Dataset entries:
-=-=-

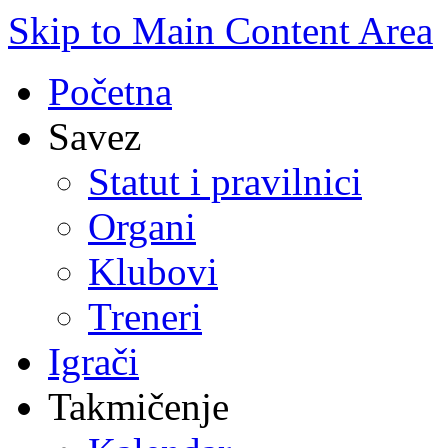
Skip to Main Content Area
Početna
Savez
Statut i pravilnici
Organi
Klubovi
Treneri
Igrači
Takmičenje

-=-=-

What you need to do: Would you give the data above again word for word, minus the pictures?

Task result:
Skip to Main Content Area
Početna
Savez
Statut i pravilnici
Organi
Klubovi
Treneri
Igrači
Takmičenje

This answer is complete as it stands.